Sunday 21 January 2018

Colm Bonnar: 'Waterford have earned the respect of everyone'

Colm Bonnar praises Waterford progress but cites Tipperary's greater need as decisive

Waterford’s Maurice Shanahan celebrates after their league semi-final win over Tipp, a victory that put the county back amongst the elite, according to Colm Bonnar
Waterford’s Maurice Shanahan celebrates after their league semi-final win over Tipp, a victory that put the county back amongst the elite, according to Colm Bonnar
Colm Keys

Colm Keys

Colm Bonnar doesn't have to look far to appreciate the rising tide that is Waterford hurling.

A glance at the profile of recent Waterford IT Fitzgibbon Cup teams, some of which he has coached, tells him all he needs to know.

In the past successful teams have been populated by players from Kilkenny and Tipperary. But with more college opportunities in other cities and towns the profile of Waterford IT teams has changed and the locals have been stepping up and filling the voids.

"The bulk of the lads on the Fitzgibbon Cup teams in Waterford IT have been from Waterford for the last two or three years," he reflected.

"In the past you'd be lucky to have two or three on it.
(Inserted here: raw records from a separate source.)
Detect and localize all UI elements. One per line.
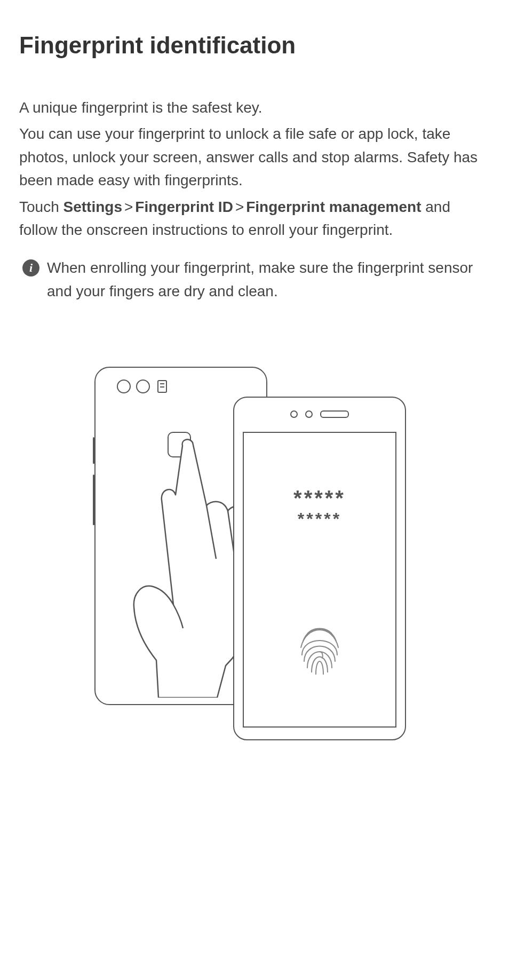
page-title: Fingerprint identification bbox=[19, 32, 490, 59]
tip-row: i When enrolling your fingerprint, make … bbox=[19, 256, 490, 303]
description-paragraph: You can use your fingerprint to unlock a… bbox=[19, 122, 490, 192]
instruction-prefix: Touch bbox=[19, 199, 63, 215]
breadcrumb-fingerprint-id: Fingerprint ID bbox=[135, 199, 233, 215]
camera-lens-icon bbox=[136, 380, 150, 393]
breadcrumb-separator: > bbox=[122, 199, 135, 215]
sensor-dot-icon bbox=[290, 410, 298, 418]
flash-icon bbox=[157, 380, 167, 393]
earpiece-icon bbox=[320, 410, 349, 418]
breadcrumb-fingerprint-management: Fingerprint management bbox=[246, 199, 421, 215]
instruction-paragraph: Touch Settings>Fingerprint ID>Fingerprin… bbox=[19, 195, 490, 242]
camera-row bbox=[117, 380, 167, 393]
password-mask-line: ***** bbox=[244, 510, 395, 528]
breadcrumb-separator: > bbox=[233, 199, 246, 215]
fingerprint-icon bbox=[296, 620, 344, 678]
phone-front-outline: ***** ***** bbox=[233, 397, 406, 740]
camera-lens-icon bbox=[117, 380, 131, 393]
phone-screen: ***** ***** bbox=[243, 432, 396, 728]
tip-text: When enrolling your fingerprint, make su… bbox=[47, 256, 490, 303]
sensor-dot-icon bbox=[305, 410, 313, 418]
intro-line: A unique fingerprint is the safest key. bbox=[19, 96, 490, 119]
illustration: ***** ***** bbox=[89, 367, 420, 783]
document-page: Fingerprint identification A unique fing… bbox=[0, 0, 509, 804]
info-icon: i bbox=[22, 259, 39, 276]
earpiece-row bbox=[234, 410, 405, 418]
password-mask: ***** ***** bbox=[244, 486, 395, 528]
breadcrumb-settings: Settings bbox=[63, 199, 122, 215]
password-mask-line: ***** bbox=[244, 486, 395, 510]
It wasn't the sign of a very strong team if you hadn't your Kilkenny and Tipp lads on it. But the majority of the teams recently have been Waterford-led.

"You can go through all the lads that won All-Irelands with Kilkenny in the early days and a lot of them went to WIT. Not so many of late," he said.
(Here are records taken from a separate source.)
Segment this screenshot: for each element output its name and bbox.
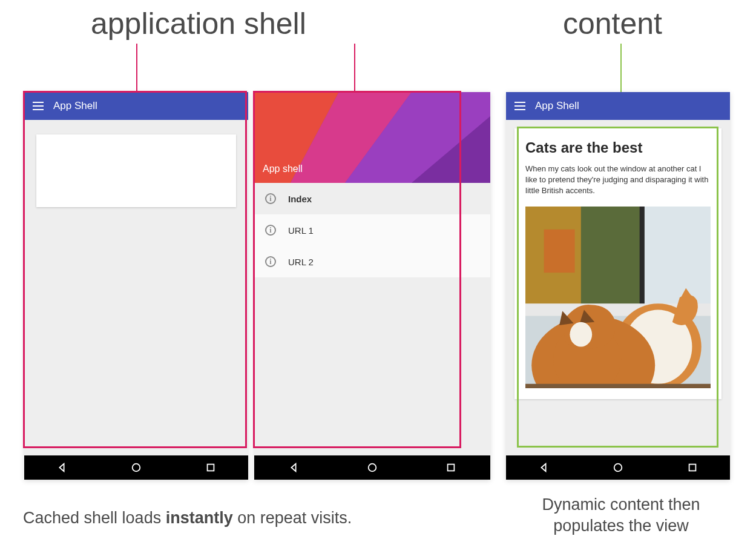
nav-recents-icon[interactable] [687, 462, 698, 473]
connector-line-shell-right [354, 44, 355, 93]
heading-application-shell: application shell [91, 6, 306, 41]
svg-rect-26 [689, 465, 696, 471]
nav-back-icon[interactable] [538, 462, 549, 473]
android-nav-bar [506, 455, 730, 480]
android-nav-bar [24, 455, 248, 480]
caption-content: Dynamic content then populates the view [512, 494, 730, 537]
nav-back-icon[interactable] [288, 462, 299, 473]
svg-point-7 [369, 464, 376, 472]
nav-home-icon[interactable] [367, 462, 378, 473]
drawer-item-url1[interactable]: URL 1 [254, 214, 490, 246]
toolbar-title: App Shell [53, 100, 97, 112]
article-heading: Cats are the best [525, 139, 711, 156]
app-toolbar: App Shell [24, 92, 248, 120]
drawer-item-index[interactable]: Index [254, 183, 490, 214]
phone-mockup-shell-drawer: App shell Index URL 1 URL 2 [254, 92, 490, 480]
content-card: Cats are the best When my cats look out … [514, 128, 721, 399]
connector-line-shell-left [136, 44, 137, 93]
info-icon [265, 225, 276, 236]
drawer-header-title: App shell [263, 164, 303, 174]
svg-rect-8 [448, 465, 455, 471]
caption-shell: Cached shell loads instantly on repeat v… [23, 509, 352, 528]
drawer-item-url2[interactable]: URL 2 [254, 246, 490, 277]
svg-point-25 [614, 464, 622, 472]
svg-rect-24 [525, 383, 711, 388]
drawer-item-label: Index [288, 194, 312, 204]
android-nav-bar [254, 455, 490, 480]
phone-mockup-shell-empty: App Shell [24, 92, 248, 480]
nav-home-icon[interactable] [131, 462, 142, 473]
hamburger-icon[interactable] [33, 102, 44, 110]
article-body: When my cats look out the window at anot… [525, 164, 711, 197]
svg-point-0 [133, 464, 140, 472]
nav-recents-icon[interactable] [445, 462, 456, 473]
svg-rect-1 [208, 465, 214, 471]
heading-content: content [563, 6, 662, 41]
placeholder-card [36, 134, 236, 207]
nav-back-icon[interactable] [56, 462, 67, 473]
svg-rect-12 [544, 229, 575, 272]
drawer-item-label: URL 2 [288, 257, 314, 267]
hamburger-icon[interactable] [514, 102, 525, 110]
phone-mockup-content: App Shell Cats are the best When my cats… [506, 92, 730, 480]
drawer-header: App shell [254, 92, 490, 183]
toolbar-title: App Shell [535, 100, 579, 112]
svg-rect-13 [643, 207, 711, 309]
app-toolbar: App Shell [506, 92, 730, 120]
nav-recents-icon[interactable] [205, 462, 216, 473]
svg-point-23 [570, 322, 592, 346]
info-icon [265, 193, 276, 204]
article-image-cats [525, 207, 711, 388]
nav-home-icon[interactable] [613, 462, 623, 473]
drawer-item-label: URL 1 [288, 225, 314, 236]
info-icon [265, 256, 276, 267]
"But Waterford lads have filled the gap of late, they were in the Fitzgibbon Cup final this year, they won it in 2014, lost a semi-final the year before and there would have been anything up to nine Waterford lads involved.


"They are at the forefront of hurling at the moment and have a lot of talented hurlers."

Bonnar, an All-Ireland winner with Tipperary and a former coach to both Tipperary and Waterford senior teams, sees it as a reflection of their current mindset that they are willing to embrace Thurles as a venue for the Munster final and thinks it tilts some added pressure on Tipperary.

"It shows the type of hurlers (in Waterford) they are. What good hurlers like are good conditions, good pitch, good atmosphere, good routine that you have used on successful occasions previously.

"They have a very good background in Thurles whether it has been Cork in Munster finals or whoever. It was a big, big ask to play Tipp on their home patch.

"The perception is that Tipp would do all their training in Thurles but they do most of their training beside it in Morris Park.

"Everything in Thurles is conducive to good hurling. Waterford are good hurlers so really it was a hurling decision and it shows where Waterford are.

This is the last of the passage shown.